◆ Required work ◆
Please count how many lines in the entries below contain "other" and reply with the figure alone.

[Start of section]

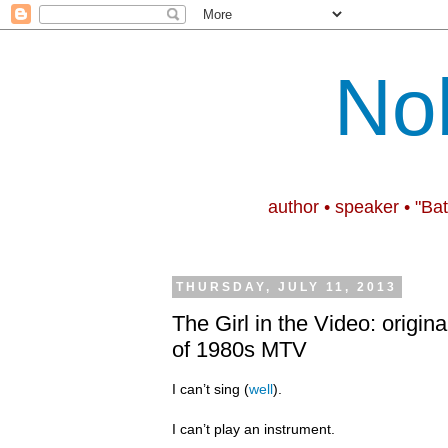
No
author • speaker • "Ba
THURSDAY, JULY 11, 2013
The Girl in the Video: origina
of 1980s MTV
I can’t sing (
well
).
I can’t play an instrument.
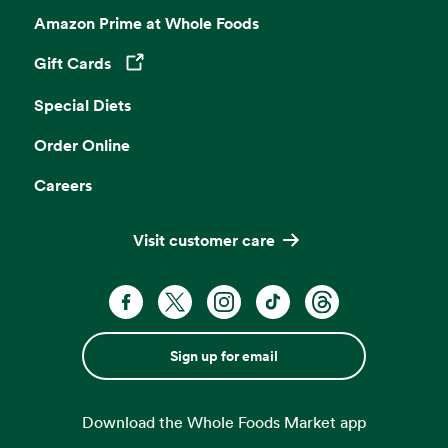
Amazon Prime at Whole Foods
Gift Cards
Opens in a new tab
Special Diets
Order Online
Careers
Visit customer care
Sign up for email
Download the Whole Foods Market app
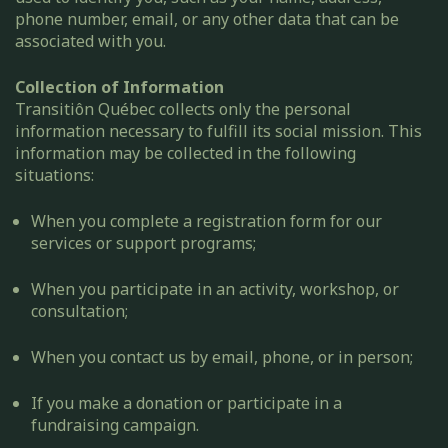
phone number, email, or any other data that can be
associated with you.
Collection of Information
Transitiôn Québec collects only the personal
information necessary to fulfill its social mission. This
information may be collected in the following
situations:
When you complete a registration form for our
services or support programs;
When you participate in an activity, workshop, or
consultation;
When you contact us by email, phone, or in person;
If you make a donation or participate in a
fundraising campaign.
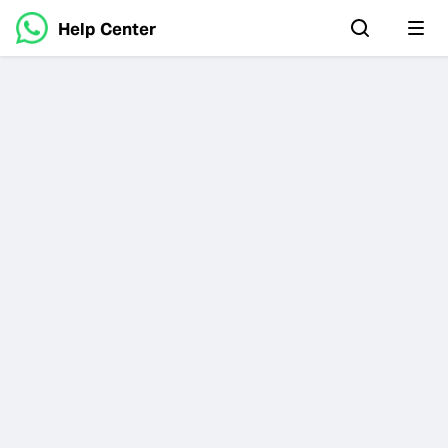
Help Center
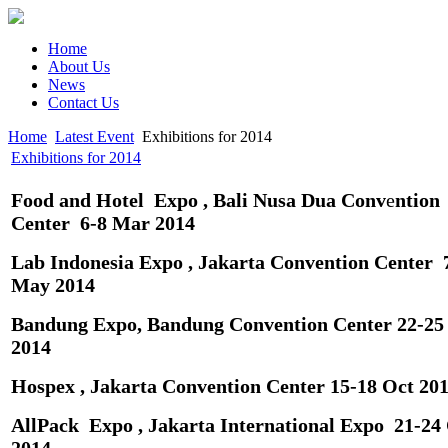
Home
About Us
News
Contact Us
Home
Latest Event
Exhibitions for 2014
Exhibitions for 2014
Food and Hotel Expo , Bali Nusa Dua Conv
e
ntion
Center 6-8 Mar 2014
Lab Indonesia Expo , Jakarta Convention Center 
May 2014
Bandung Expo, Bandung Convention Center 22-2
2014
Hospex , Jakarta Convention Center 15-18 Oct 20
AllPack Expo , Jakarta International Expo 21-24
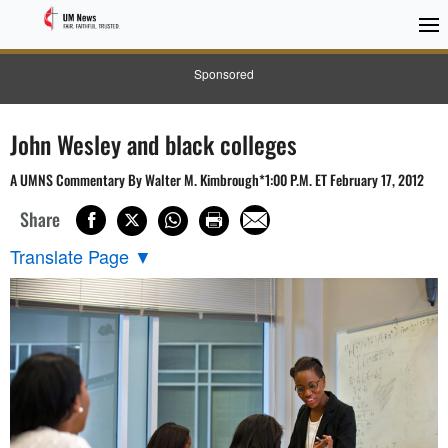
Sponsored
John Wesley and black colleges
A UMNS Commentary By Walter M. Kimbrough*1:00 P.M. ET February 17, 2012
Share
Translate Page
▼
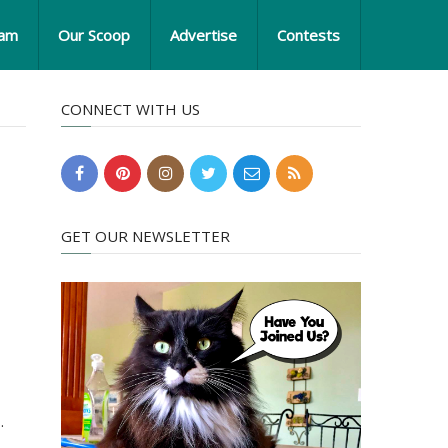
eam
Our Scoop
Advertise
Contests
CONNECT WITH US
GET OUR NEWSLETTER
.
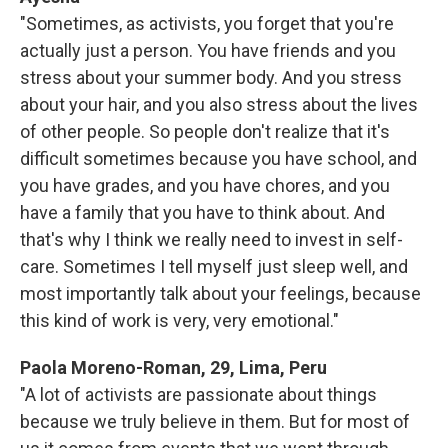
"Sometimes, as activists, you forget that you're
actually just a person. You have friends and you
stress about your summer body. And you stress
about your hair, and you also stress about the lives
of other people. So people don't realize that it's
difficult sometimes because you have school, and
you have grades, and you have chores, and you
have a family that you have to think about. And
that's why I think we really need to invest in self-
care. Sometimes I tell myself just sleep well, and
most importantly talk about your feelings, because
this kind of work is very, very emotional."
Paola Moreno-Roman, 29, Lima, Peru
"A lot of activists are passionate about things
because we truly believe in them. But for most of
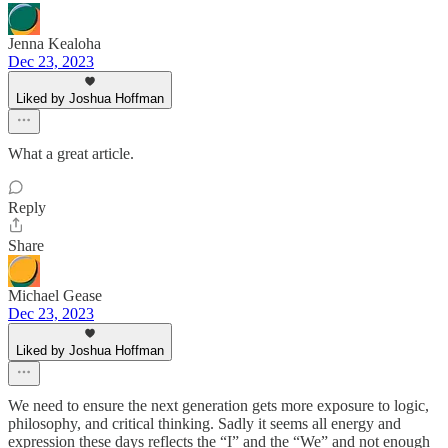
Jenna Kealoha
Dec 23, 2023
Liked by Joshua Hoffman
What a great article.
Reply
Share
Michael Gease
Dec 23, 2023
Liked by Joshua Hoffman
We need to ensure the next generation gets more exposure to logic,
philosophy, and critical thinking. Sadly it seems all energy and
expression these days reflects the “I” and the “We” and not enough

[End of section]

◆ Output of the exercise ◆
2